Finance & Investing

Class Takeaways — Angel and Venture Capital Financing for Entrepreneurs and Investors

Five lessons in five minutes: Professor Ilya Strebulaev demonstrates how success in startup investing is not just due to luck, but to skills, sweat, perseverance.

October 04, 2022

| by Kelsey Doyle

Venture capitalists are accustomed to hard, and often, unglamorous work. For founders to successfully work with VCs, they must put themselves in the shoes of a VC, know the questions they may ask, and identify their own weak spots.

These are just a few of the guiding principles Stanford GSB finance professor Ilya Strebulaev teaches in his class, Angel and Venture Capital Financing for Entrepreneurs and Investors.

Full Transcript

Ilya Strebulaev: Hello. My name is Ilya Strebulaev and I’m a professor at the Graduate School of Business Stanford University, specializing in venture capital and private equity. One of the classes I co-teach is Angel and Venture Capital Financing for Entrepreneurs and Investors. Today are five takeaways from this class.

1. Due diligence by VCs is hard work

Success in startup investing is not just due to luck, as many believe, but also skills, sweat, perseverance. VCs may spend over 100 hours on due diligence or just one startup, making a dozen reference calls to check on the idea, founders, product, market. They debate startup’s opportunities and risks with their partners. The skills of how to conduct due diligence are critical, as is the appreciation that it is hard and often unglamorous work.

2. Founders should know more than VCs about their startup

As investors conduct such extensive due diligence, founders need to get fully prepared for it. As I summarize it to my students to be founders, ask yourself all the questions if you are an investor. Then, your aim is to have a great answer to all these questions. Depth is absolutely critical. Also, identify your weak spots. Investors avoid shallow [00:01:30] founders who don’t know the ins and outs of their startup. As my former student, who now is a successful investor told me, if I come away from meeting the founder without learning anything new, it’s a bad sign. Founders should remember, success is all about execution. Most investors would rather invest in A plus teams pursuing B plus ideas rather than B plus teams pursuing A plus ideas.

3. Be sure to know the economics of contracts in the VC space

The third takeaway is that you need to know the ins and outs of contracts in the VC space. These contracts determine how any proceeds from startup’s outcome are determined. That is who is paid what, when, how, and how the decisions in startup’s life are made.

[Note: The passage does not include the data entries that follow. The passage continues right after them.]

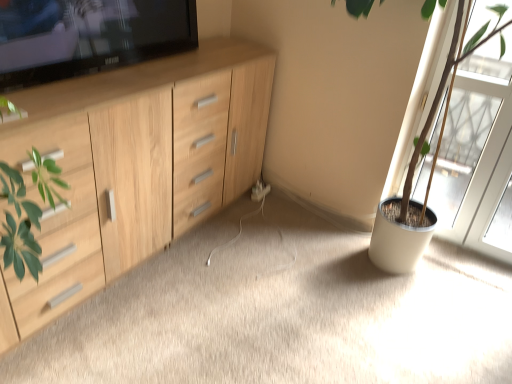 Question: Is white plastic electric outlet at center wider or thinner than wooden cabinet at left?

Choices:
 (A) thin
 (B) wide

Answer: (A)

Question: Would you say white plastic electric outlet at center is inside or outside wooden cabinet at left?

Choices:
 (A) outside
 (B) inside

Answer: (B)

Question: Estimate the real-world distances between objects in this image. Which object is farther from the green matte plant pot at right?

Choices:
 (A) light wood cabinet at left
 (B) wooden cabinet at left
 (C) transparent glass screen door at right
 (D) white plastic electric outlet at center

Answer: (A)

Question: Which is farther from the green matte plant pot at right?

Choices:
 (A) transparent glass screen door at right
 (B) light wood cabinet at left
 (C) white plastic electric outlet at center
 (D) wooden cabinet at left

Answer: (B)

We actually spent most of our course discussing all these contracts in great detail. Financial securities and startups are very unusual if you compare them to traditional debt and equity securities. They need to take into account that many startups fail, that startups raise many rounds of funding from many investors, and that investors need patience. The takeaway is to understand this contract and contractual terms really, really well.

4. Understanding a startup’s corporate governance is critical

Another takeaway is the utmost importance of corporate governance. That is, how decisions are made in startups. For example, lead early stage VCs typically become board members, get shareholder voting rights. Often, they get special veto rights to prevent the startup taking certain actions without their approval. These rights help protect investors, who often are minority shareholders in the startup and are afraid they could be expropriated by others, such as the founders. Founders may also be concerned that VCs may kick them out once they control the startup’s board. Understanding corporate governance, its implications and negotiations around it is really a critical skill in the world of startups.

5. Startup valuation is very different from traditional valuation

A surprising result is that valuation serves many purposes apart from just finding out what the security or company fair value is, especially for early stage startups. Valuing startups is often about how to divide the future pie. The world of startups even uses its own jargon. Instead of valuation used elsewhere, the post-money valuation or the pre-money valuation is used for startups. In class, we discuss at length these and other valuation terms. Remember one thing, that the post-money valuation is not the same as the fair or the market value. In fact, my research shows that post-money valuation is typically higher than the fair value, a result with far reaching practical implications.

If you take all these five takeaways to heart and utilize them either as a founder or as an investor, then you are much more likely to succeed in the world of angel venture capital investment in the world of startups. Good luck.

 

If anybody would’ve told me, even 20 years ago, that I would ever teach venture capital, I would laugh. But now that I teach venture capital and private equity, I think that is really the most amazing thing to do, to meet founders, investors who are really passionate about what they do and trying to help them, both at Stanford and outside, is truly amazing.